A recent study published in the “Journal of the American Medical Association” revealed that 1 in 4 American girls between the ages of 14 and 19 has a sexually transmitted disease, totaling more than three million teens nationwide.
Rita Audlehelm, director of health services, read the article about the study soon after it came out.
“I was shocked by this study,” Audlehelm said, “I am definitely not na’ve about sexual activity, but I was still shocked.”
Freshman Anna Holley is a member of Sophia, a group on campus that focuses on women’s issues.
“I think this is not only scary but also disappointing,” Holley said. “Clearly there is a lack of awareness and education among young adults about this very serious matter.”
Although the findings are quite upsetting, Audlehelm cautions readers against panicking or jumping to conclusions.
“Whenever people see a study like this, they need to know who did the research, what group was studied and how researchers arrived at their conclusions,” Audlehelm said. “When people look at data that seems so scary, they should not panic.
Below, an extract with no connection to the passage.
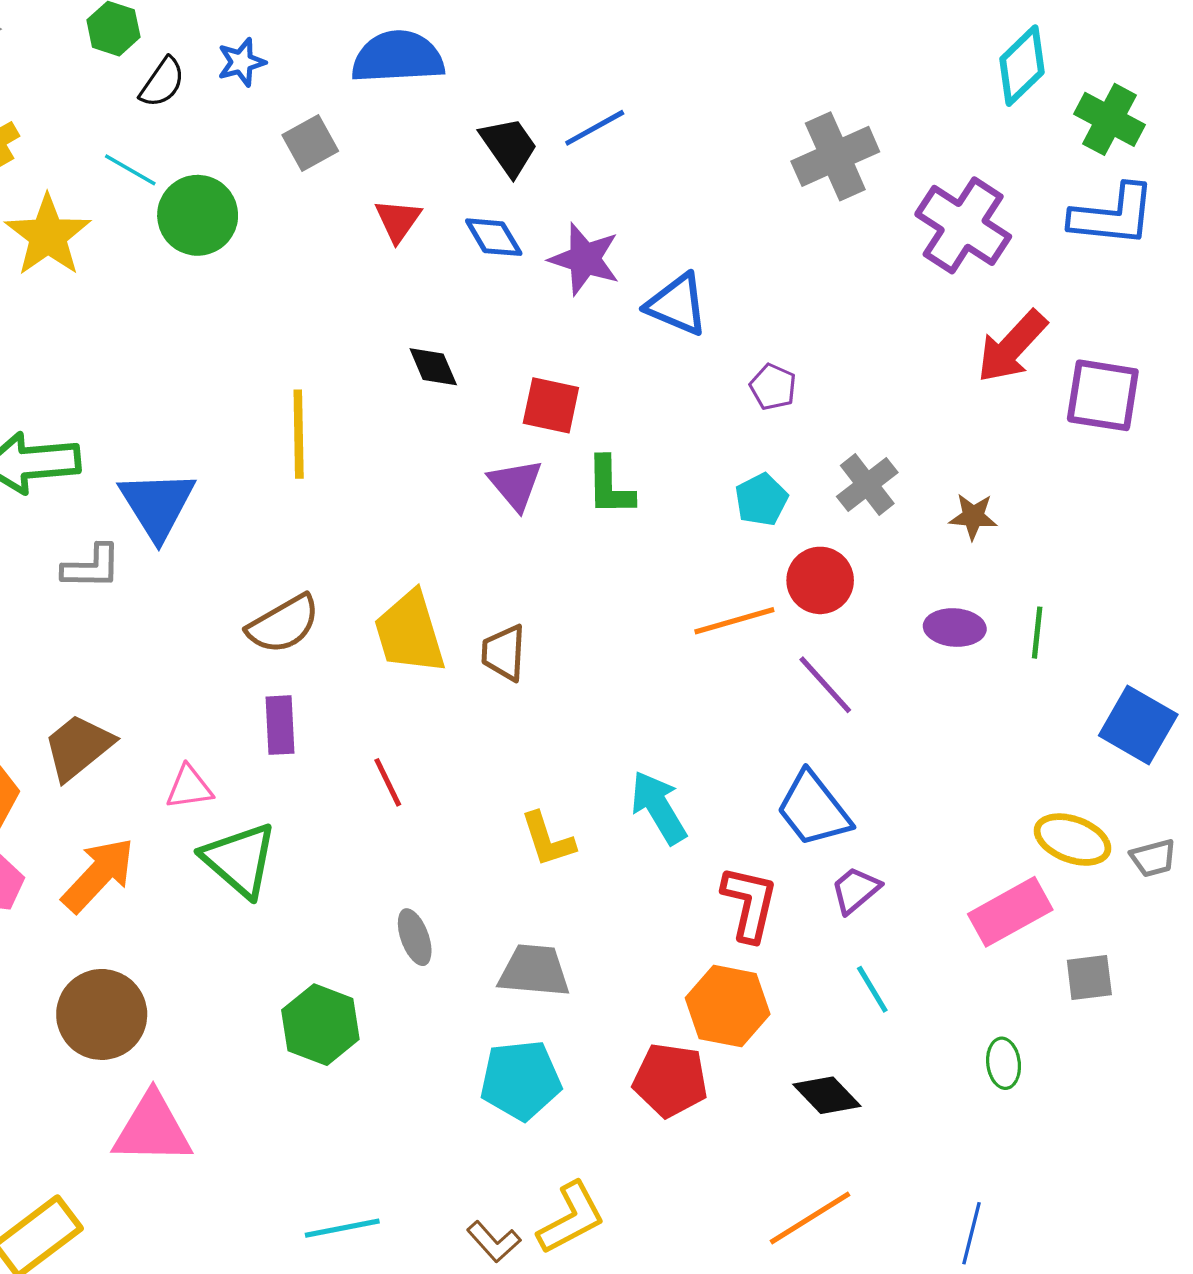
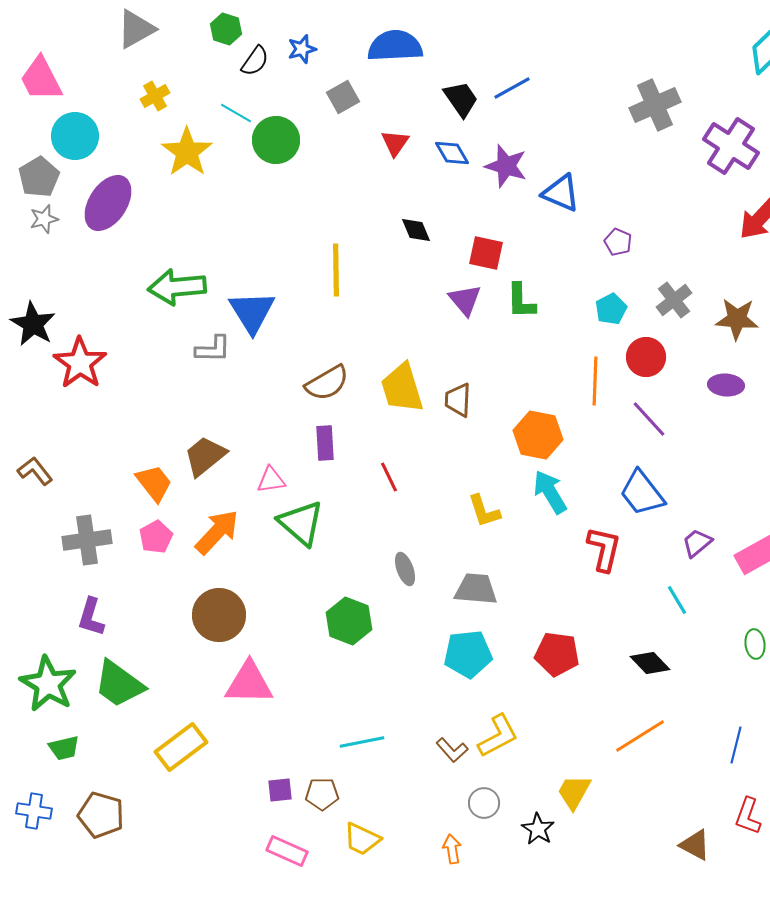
brown star: (973, 516) -> (737, 319), size x1.5
orange line: (734, 621) -> (595, 381), turned -72
purple trapezoid: (855, 890) -> (697, 543), moved
orange hexagon: (728, 1006) -> (538, 435), moved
Instead, they should take the information and learn from it.”
This particular study was conducted by the Federal Centers for Disease Control and Prevention in a 2003-2004 government health survey. 838 teenage girls between the ages of 14 and 19 participated in the study, and analysts believe that the group is a valid representation of teenage girls currently living in the United States.
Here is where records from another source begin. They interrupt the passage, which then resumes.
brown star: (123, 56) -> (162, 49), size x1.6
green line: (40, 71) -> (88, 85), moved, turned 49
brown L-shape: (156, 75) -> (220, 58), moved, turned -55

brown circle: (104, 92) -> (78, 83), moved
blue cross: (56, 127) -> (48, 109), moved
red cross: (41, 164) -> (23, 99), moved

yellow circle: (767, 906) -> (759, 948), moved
In the study, girls were tested for four infections; human papillomavirus, chlamydia, trichomoniasis, and herpes.
Although this study deals only with women, STD’s are not just a female problem. According to the American Social Health Association, 65 million people currently living in the United States have an STD, and over 19 million new cases are added each year.
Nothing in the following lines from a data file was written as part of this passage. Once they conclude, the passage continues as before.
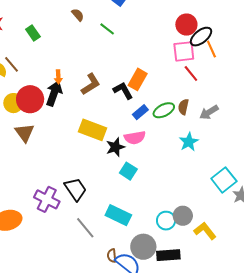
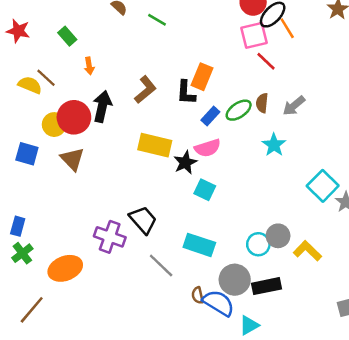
orange arrow: (58, 77) -> (89, 66), moved
black L-shape: (123, 91) -> (186, 92), turned -140

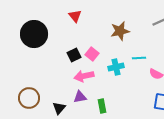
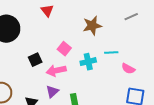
black square: (74, 55) -> (35, 60), moved
purple triangle: (80, 97) -> (52, 92), turned -32

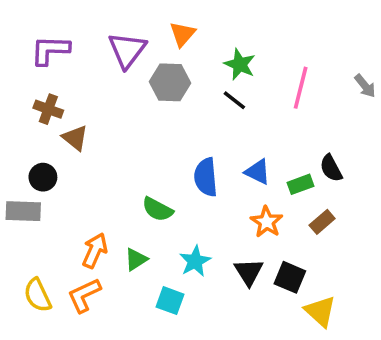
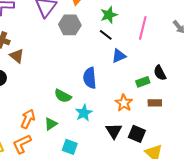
green star: (240, 64) -> (109, 15), turned 30
blue triangle: (258, 172) -> (119, 56), moved, turned -49
brown rectangle: (322, 222) -> (155, 103), turned 40
cyan star: (195, 261) -> (84, 113), moved

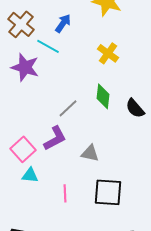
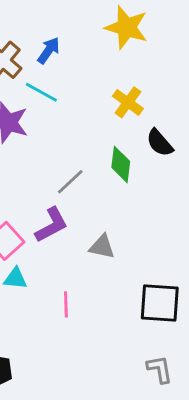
blue arrow: (63, 23) -> (49, 50), moved
black semicircle: (135, 108) -> (160, 143), moved
black square: (108, 192) -> (160, 303), moved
With figures like this, it is easy to panic, but steps are being taken, even here at Simpson, to prevent the spread of STD’s.
The primary focus of STD prevention on Simpson’s campus is education. Audlehelm works to get information out about sexual health and reproductive health at every opportunity, for instance, when the campus has wellness promotions.
Although the campus can perform no screenings here, Audlehelm is available to help with recognizing symptoms. She can also help students get appointments with private clinics, Planned Parenthood, or the Warren County Department of Public Health. These alternate locations are readily equipped to diagnose and treat many STD’s.
One location, the Warren County Department of Public Health, has a clinic in Indianola. The clinic provides HPV vaccines, gonorrhea and chlamydia screening and treatment, and HIV and AIDS screening.
Planned Parenthood, another clinic, has four locations in the Des Moines area. These locations provide education about STD’s and offers testing and treatment for more than 15 STDs including herpes, HPV, Hepatitis B, syphilis, gonorrhea, and chlamydia. The organization also is able to do testing for HIV and AIDS.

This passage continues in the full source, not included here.